Cybersecurity looks different. Fine-tuning on capture-the-flag tasks and terminal-based environments produces only modest gains. The bottleneck is not refusal. It is agentic competence: time management, tool use, sustained execution, and the ability to chain actions across larger environments. The model can perform well on easier CTF-style tasks but fails on harder cyber range environments, which is inconvenient for anyone hoping “just add RL” magically becomes an autonomous red team. Reality remains annoyingly specific.

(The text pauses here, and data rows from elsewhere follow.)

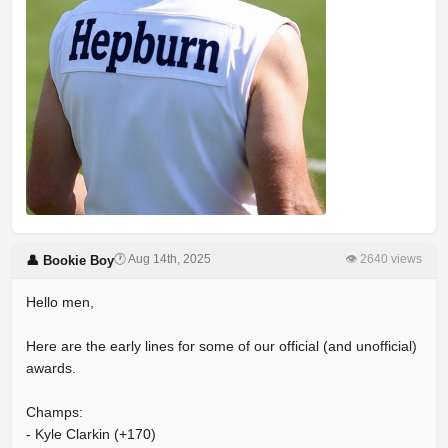
🕐 Aug 14th, 2025
👁 2640 views
👤 Bookie Boy
Hello men,
Here are the early lines for some of our official (and unofficial)
awards.
Champs:
- Kyle Clarkin (+170)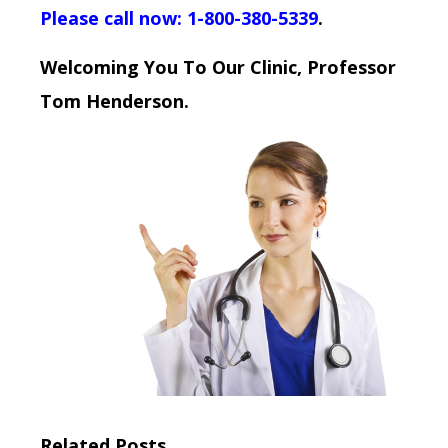
Please call now: 1-800-380-5339
.
Welcoming You To Our Clinic, Professor
Tom Henderson.
Related Posts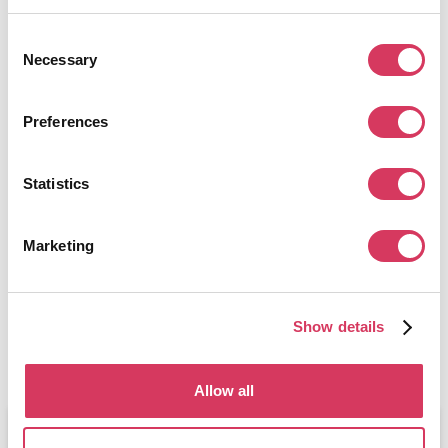
Get this deal
Consent
Necessary
Selection
Preferences
Statistics
Herman Miller
See Site
Leaders in office chairs & furniture
Marketing
Get this deal
Show details
Allow all
Editorial review:
July 1, 2026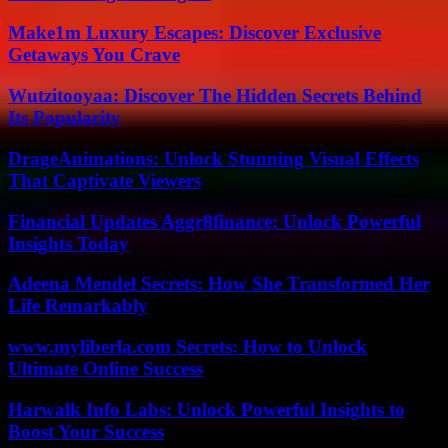
Make1m Luxury Escapes: Discover Exclusive
Getaways You Crave
Wutzitooyaa: Discover The Hidden Secrets Behind
Its Popularity
DrageAnimations: Unlock Stunning Visual Effects
That Captivate Viewers
Financial Updates Aggr8finance: Unlock Powerful
Insights Today
Adeena Mendel Secrets: How She Transformed Her
Life Remarkably
www.myliberla.com Secrets: How to Unlock
Ultimate Online Success
Harwalk Info Labs: Unlock Powerful Insights to
Boost Your Success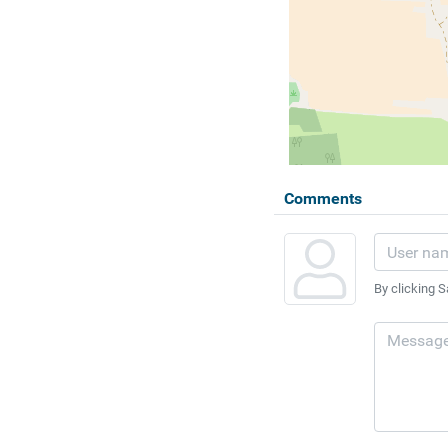
Comments
By clicking S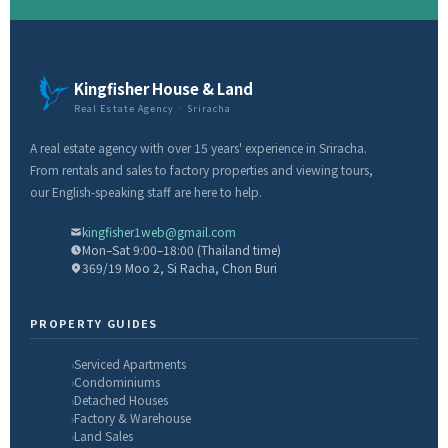
Kingfisher House & Land
Real Estate Agency · Sriracha
A real estate agency with over 15 years' experience in Sriracha.
From rentals and sales to factory properties and viewing tours,
our English-speaking staff are here to help.
kingfisher1web@gmail.com
Mon–Sat 9:00–18:00 (Thailand time)
369/19 Moo 2, Si Racha, Chon Buri
PROPERTY GUIDES
Serviced Apartments
Condominiums
Detached Houses
Factory & Warehouse
Land Sales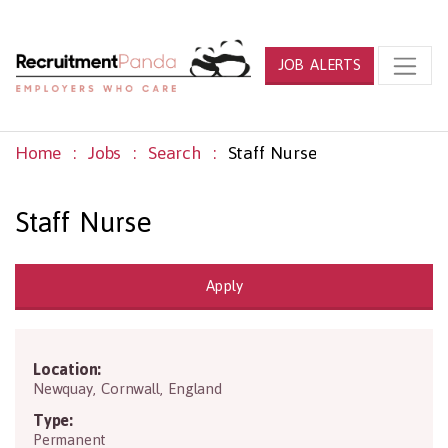
JOB ALERTS
Home
Jobs
Search
Staff Nurse
Staff Nurse
Apply
Location:
TR7 2NG
Newquay
,
Cornwall
,
England
Type:
Permanent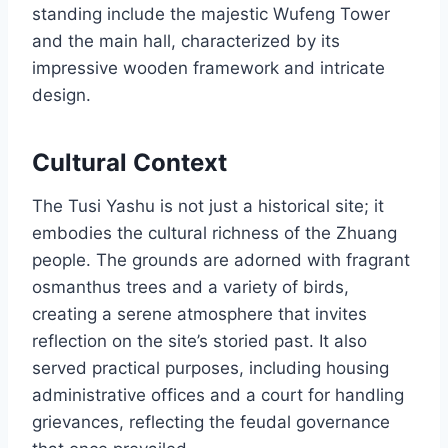
standing include the majestic Wufeng Tower
and the main hall, characterized by its
impressive wooden framework and intricate
design.
Cultural Context
The Tusi Yashu is not just a historical site; it
embodies the cultural richness of the Zhuang
people. The grounds are adorned with fragrant
osmanthus trees and a variety of birds,
creating a serene atmosphere that invites
reflection on the site’s storied past. It also
served practical purposes, including housing
administrative offices and a court for handling
grievances, reflecting the feudal governance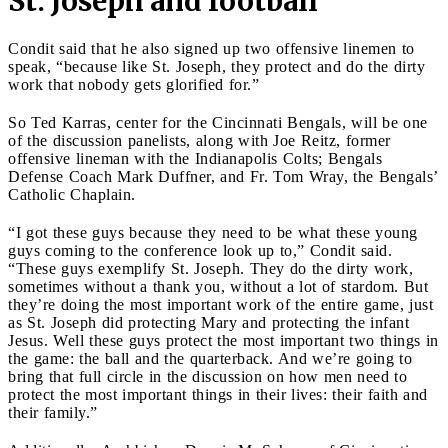
St. Joseph and football
Condit said that he also signed up two offensive linemen to
speak, “because like St. Joseph, they protect and do the dirty
work that nobody gets glorified for.”
So Ted Karras, center for the Cincinnati Bengals, will be one
of the discussion panelists, along with Joe Reitz, former
offensive lineman with the Indianapolis Colts; Bengals
Defense Coach Mark Duffner, and Fr. Tom Wray, the Bengals’
Catholic Chaplain.
“I got these guys because they need to be what these young
guys coming to the conference look up to,” Condit said.
“These guys exemplify St. Joseph. They do the dirty work,
sometimes without a thank you, without a lot of stardom. But
they’re doing the most important work of the entire game, just
as St. Joseph did protecting Mary and protecting the infant
Jesus. Well these guys protect the most important two things in
the game: the ball and the quarterback. And we’re going to
bring that full circle in the discussion on how men need to
protect the most important things in their lives: their faith and
their family.”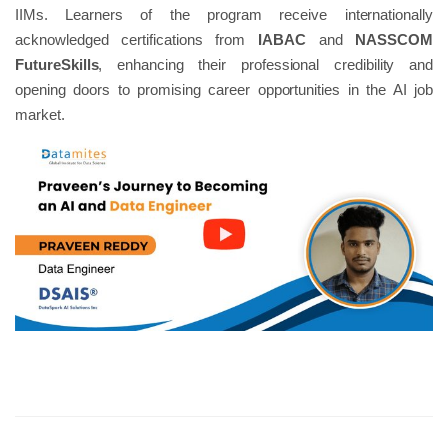
IIMs. Learners of the program receive internationally
acknowledged certifications from
IABAC
and
NASSCOM
FutureSkills
, enhancing their professional credibility and
opening doors to promising career opportunities in the AI job
market.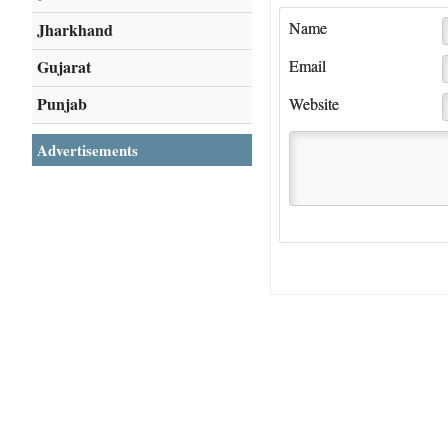
Name
Jharkhand
Gujarat
Email
Punjab
Website
Advertisements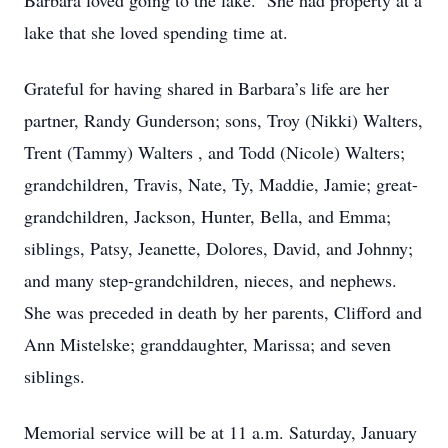
Barbara loved going to the lake. She had property at a
lake that she loved spending time at.
Grateful for having shared in Barbara’s life are her
partner, Randy Gunderson; sons, Troy (Nikki) Walters,
Trent (Tammy) Walters , and Todd (Nicole) Walters;
grandchildren, Travis, Nate, Ty, Maddie, Jamie; great-
grandchildren, Jackson, Hunter, Bella, and Emma;
siblings, Patsy, Jeanette, Dolores, David, and Johnny;
and many step-grandchildren, nieces, and nephews.
She was preceded in death by her parents, Clifford and
Ann Mistelske; granddaughter, Marissa; and seven
siblings.
Memorial service will be at 11 a.m. Saturday, January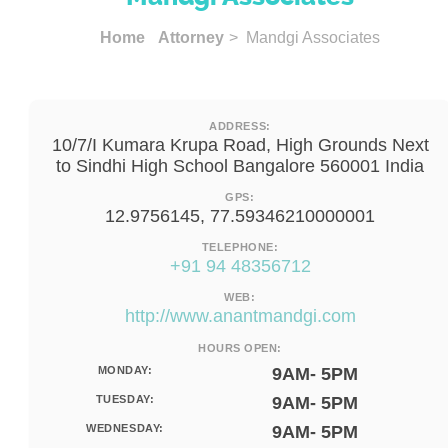
Home
Attorney
> Mandgi Associates
ADDRESS:
10/7/I Kumara Krupa Road, High Grounds Next
to Sindhi High School Bangalore 560001 India
GPS:
12.9756145, 77.59346210000001
TELEPHONE:
+91 94 48356712
WEB:
http://www.anantmandgi.com
HOURS OPEN:
MONDAY:
9AM- 5PM
TUESDAY:
9AM- 5PM
WEDNESDAY:
9AM- 5PM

For AI labs, platform vendors, and regulated enterprises, the lesson is not “open-weight is safe” or “open-weight is doomed”. The lesson is that release reviews should include adversarial post-training, tool scaffolding, inference-time elicitation, and marginal comparison against existing public models. The paper gives a useful template. It does not give a universal safety certificate.

The shipped model is not the real object of risk

A familiar release review asks: does the model refuse unsafe prompts? Does it comply with policy? Does it pass the model card’s safety evaluations?

Those are sensible questions. They are also incomplete for open-weight models.

The moment weights are released, the model stops being a fixed product and becomes a raw material. A downstream actor can fine-tune it, wrap it in tools, add retrieval, change decoding, strip out refusals, or specialise it for a domain. Judging only the shipped checkpoint is like inspecting a factory-sealed power tool and ignoring the person who plans to remove the guard rail. The guard rail matters. So does the screwdriver.

The paper “Estimating Worst-Case Frontier Risks of Open-Weight LLMs” makes this shift explicit.¹ Instead of treating refusal behaviour as the end of the safety story, the authors ask what happens when a capable actor tries to maximise dangerous capability after release. They call this malicious fine-tuning, or MFT.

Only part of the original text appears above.